研究チームによると、この新技術を取り入れれば、軽量化による電気自動車の航続距離延長や、ノートパソコンやスマートフォンなどの電子デバイスが発火する危険性を下げることが期待できるという。また、電池を軽量化し可燃性を低減することはリサイクル電池の輸送コストを下げることになるため、リサイクルにも大きな影響を与える可能性がある。
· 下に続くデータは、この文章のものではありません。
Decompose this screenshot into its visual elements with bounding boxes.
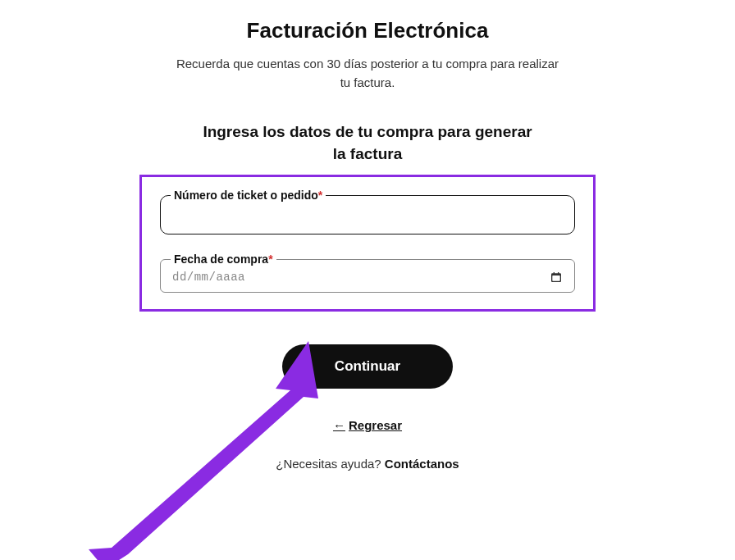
required-mark: *: [318, 189, 322, 202]
ticket-field: Número de ticket o pedido*: [160, 189, 575, 234]
page-subtitle: Recuerda que cuentas con 30 días posteri…: [171, 55, 564, 92]
annotation-highlight-box: Número de ticket o pedido* Fecha de comp…: [139, 175, 596, 312]
arrow-left-icon: ←: [333, 418, 345, 432]
required-mark: *: [268, 253, 272, 266]
ticket-label: Número de ticket o pedido*: [171, 189, 326, 202]
back-link[interactable]: ← Regresar: [333, 418, 402, 432]
date-label: Fecha de compra*: [171, 253, 276, 266]
svg-rect-1: [552, 275, 559, 281]
help-text: ¿Necesitas ayuda? Contáctanos: [276, 457, 459, 471]
calendar-icon: [550, 271, 563, 284]
page-title: Facturación Electrónica: [247, 18, 489, 43]
date-field: Fecha de compra* dd/mm/aaaa: [160, 253, 575, 293]
ticket-input[interactable]: [161, 202, 574, 234]
continue-button[interactable]: Continuar: [282, 344, 453, 389]
date-input[interactable]: dd/mm/aaaa: [161, 266, 574, 292]
date-placeholder-text: dd/mm/aaaa: [172, 271, 245, 284]
form-heading: Ingresa los datos de tu compra para gene…: [195, 121, 540, 165]
main-container: Facturación Electrónica Recuerda que cue…: [0, 0, 735, 471]
contact-link[interactable]: Contáctanos: [385, 457, 459, 471]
銅やアルミで作られている集電体は、電池部品の中でも最も重い部品の1つで、その重さは高出力電池や超薄型電池の重量のうち15~50%を占めている。集電体を軽量化するため、これまでにも集電体を薄くしたり多孔質化したりする方法が試されてきたが、耐久性やコストの面で問題があった。また、安全性の面では、電池の電解質に難燃剤を追加する手法が研究されているが、粘度が増してイオン伝導性が低下した状態になると難燃剤を多量に添加できないという問題がある。

今回、研究チームは、従来の集電体では純銅製の導体を、ポリイミドと呼ばれる軽量ポリマーをベースとした部品に置き換えた集電体を作製した。ポリマーには難燃剤であるトリフェニルリン酸塩(TPP)を添加しており、導体の両表面を0.5μm未満という薄さの銅層でコーティングしている。銅には電流を流すという集電体における通常の働きだけでなく、ポリマーと難燃剤を保護するという役割もある。新しい集電体は、従来の物と比較して80%の軽量化に成功し、エネルギー密度は16~26%向上した。

現在流通している集電体で作られたラミネート型(パウチ型)リチウムイオン電池は、ライターなどの直火に触れると燃えだして電解質が燃えつきるまで激しく燃焼するが、新しい難燃性の集電体を利用した電池では、火は全く燃え上がらず非常に弱い炎が数秒燃えるだけで消える。また、再点火しようとしても再び燃え上がることはなかったという。

新しい集電体は、従来品で使用されている銅の一部を銅より安価なポリマーに置き換えるため、製造しやすく製造コストも安くなるというメリットがある。そのため、商業用大量生産の実現性は非常に高く、研究チームは電池メーカーと連絡を取る予定だとしている。